Stored data entries
★ ★ ★ ★ ★ ★ ★

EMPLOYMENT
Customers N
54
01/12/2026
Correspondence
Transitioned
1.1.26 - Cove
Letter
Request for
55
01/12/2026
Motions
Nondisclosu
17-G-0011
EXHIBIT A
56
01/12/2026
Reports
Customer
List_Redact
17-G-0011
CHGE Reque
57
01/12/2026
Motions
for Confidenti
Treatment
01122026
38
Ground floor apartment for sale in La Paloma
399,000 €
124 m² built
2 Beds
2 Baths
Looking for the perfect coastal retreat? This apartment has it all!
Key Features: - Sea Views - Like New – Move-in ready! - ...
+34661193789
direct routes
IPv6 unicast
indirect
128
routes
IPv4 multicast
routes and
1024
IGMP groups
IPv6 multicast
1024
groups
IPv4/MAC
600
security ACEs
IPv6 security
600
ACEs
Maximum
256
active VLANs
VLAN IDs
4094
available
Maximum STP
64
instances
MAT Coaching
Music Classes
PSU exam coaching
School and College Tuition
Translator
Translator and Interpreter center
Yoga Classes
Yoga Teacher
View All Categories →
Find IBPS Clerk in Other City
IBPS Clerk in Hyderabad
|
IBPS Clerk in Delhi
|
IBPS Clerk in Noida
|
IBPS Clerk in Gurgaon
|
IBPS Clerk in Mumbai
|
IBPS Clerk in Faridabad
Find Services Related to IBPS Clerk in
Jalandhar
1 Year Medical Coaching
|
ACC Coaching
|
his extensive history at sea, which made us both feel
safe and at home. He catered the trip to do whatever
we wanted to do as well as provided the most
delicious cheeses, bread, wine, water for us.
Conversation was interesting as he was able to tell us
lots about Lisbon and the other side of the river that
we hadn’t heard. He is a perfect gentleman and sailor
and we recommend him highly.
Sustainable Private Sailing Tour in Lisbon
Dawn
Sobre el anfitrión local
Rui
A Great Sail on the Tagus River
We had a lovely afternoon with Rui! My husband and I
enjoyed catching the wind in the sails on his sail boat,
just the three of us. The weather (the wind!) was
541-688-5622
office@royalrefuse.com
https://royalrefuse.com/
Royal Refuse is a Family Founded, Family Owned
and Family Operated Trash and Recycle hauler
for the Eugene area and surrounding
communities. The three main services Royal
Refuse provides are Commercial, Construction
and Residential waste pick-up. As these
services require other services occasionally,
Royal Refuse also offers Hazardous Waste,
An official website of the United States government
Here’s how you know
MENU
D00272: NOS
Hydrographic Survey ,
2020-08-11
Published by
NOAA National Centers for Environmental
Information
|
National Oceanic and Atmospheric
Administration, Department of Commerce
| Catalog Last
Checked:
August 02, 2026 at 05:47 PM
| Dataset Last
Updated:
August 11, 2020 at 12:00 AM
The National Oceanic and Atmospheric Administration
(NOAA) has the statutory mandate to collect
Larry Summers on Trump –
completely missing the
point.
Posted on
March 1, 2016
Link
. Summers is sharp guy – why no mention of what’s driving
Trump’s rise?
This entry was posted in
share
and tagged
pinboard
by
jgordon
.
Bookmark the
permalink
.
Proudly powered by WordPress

★ ★ ★ ★ ★ ★ ★

• [WHAT YOU NEED TO DO]:
What is needed is each line of the entries that contains the word "This".

• [RESULT]:
Looking for the perfect coastal retreat? This apartment has it all!
This entry was posted in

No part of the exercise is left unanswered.